Dominic Cummings: time running out for PM's controversial aide

The Vote Leave mastermind – notorious for his mid-lockdown trip to Barnard Castle – is to quit by Christmas

Dominic Cummings in Downing Street on Thursday. Reports suggest his time as Boris Johnson’s chief adviser could end soon.
Dominic Cummings in Downing Street on Thursday. Reports suggest his time as Boris Johnson’s chief adviser could end soon. Photograph: James Veysey/Rex/Shutterstock
Dominic Cummings in Downing Street on Thursday. Reports suggest his time as Boris Johnson’s chief adviser could end soon. Photograph: James Veysey/Rex/Shutterstock

First published on Thu 12 Nov 2020 21.23 EST

While some people may not have been very familiar with Dominic Cummings before his trip to Barnard Castle to “test his eyesight” in the spring, many will be familiar with his work.

Before joining the government, the longstanding Eurosceptic was the mastermind of the successful Vote Leave campaign in the 2016 referendum on the UK’s membership of the EU. He was responsible for the red bus plastered with the disputed figure of £350m a week for the NHS, targeted Facebook ads to reach voters, and the clarion call to “take back control”. His role in the campaign was dramatised for Channel 4 in Brexit: The Uncivil War with Benedict Cumberbatch as Cummings.

He has gained notoriety for a characteristic determination to forgo rules and conventions. Vote Leave was found by the Electoral Commission to have broken electoral law over spending limits, and Cummings was found in contempt of parliament in 2019 for refusing to give evidence to MPs investigating misinformation.

It was Cummings who devised the winning formula for the Conservatives’ election strategy in 2019. “Get Brexit Done” helped the party sweep into Labour’s heartlands.
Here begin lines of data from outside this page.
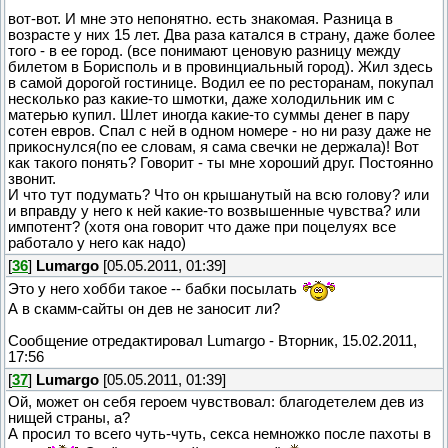
вот-вот. И мне это непонятно. есть знакомая. Разница в
возрасте у них 15 лет. Два раза катался в страну, даже более
того - в ее город. (все понимают ценовую разницу между
билетом в Борисполь и в провинциальный город). Жил здесь
в самой дорогой гостинице. Водил ее по ресторанам, покупал
несколько раз какие-то шмотки, даже холодильник им с
матерью купил. Шлет иногда какие-то суммы денег в пару
сотен евров. Спал с ней в одном номере - но ни разу даже не
прикоснулся(по ее словам, я сама свечки не держала)! Вот
как такого понять? Говорит - ты мне хороший друг. Постоянно
звонит.
И что тут подумать? Что он крышанутый на всю голову? или
и вправду у него к ней какие-то возвышенные чувства? или
импотент? (хотя она говорит что даже при поцелуях все
работало у него как надо)
[
36
]
Lumargo
[05.05.2011, 01:39]
Это у него хобби такое -- бабки посылать
А в скамм-сайты он дев не заносит ли?
Сообщение отредактировал
Lumargo
-
Вторник, 15.02.2011,
17:56
[
37
]
Lumargo
[05.05.2011, 01:39]
Ой, может он себя героем чувствовал: благодетелем дев из
нищей страны, а?
А просил то всего чуть-чуть, секса немножко после пахоты в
Cummings went on to become one of the most powerful unelected political figures in the country, after Boris Johnson brought him into the heart of government and appointed him as his de facto chief of staff last summer.

He grabbed headlines again at the beginning of this year when he posted an advert on his personal blog for “weirdos and misfits with odd skills” to work for the government. In the same blog in January, he set out the plans for his own redundancy. “We want to improve performance and make me much less important – and within a year largely redundant.”

He set in motion a contentious plan to shake up the civil service, issuing a recruitment call for mathematicians and data scientists to be given more prominence in Whitehall.

In April it emerged that Cummings had been present at meetings of the Scientific Advisory Group for Emergencies (Sage), coordinating the government’s response to the coronavirus pandemic, raising concerns over possible political interference in science-based advice.

But Cummings became more of a household name in late May amid public uproar over revelations that he had driven 260 miles to his parents’ home in Durham while the country was in lockdown.

He was forced to address the media in an extraordinary and unprecedented press conference in Downing Street’s rose garden. He denied any wrongdoing and refused to resign. Maybe the timing just wasn’t part of his timetable.

Now Whitehall sources have confirmed that the prime minister’s chief adviser will step down at the end of the year.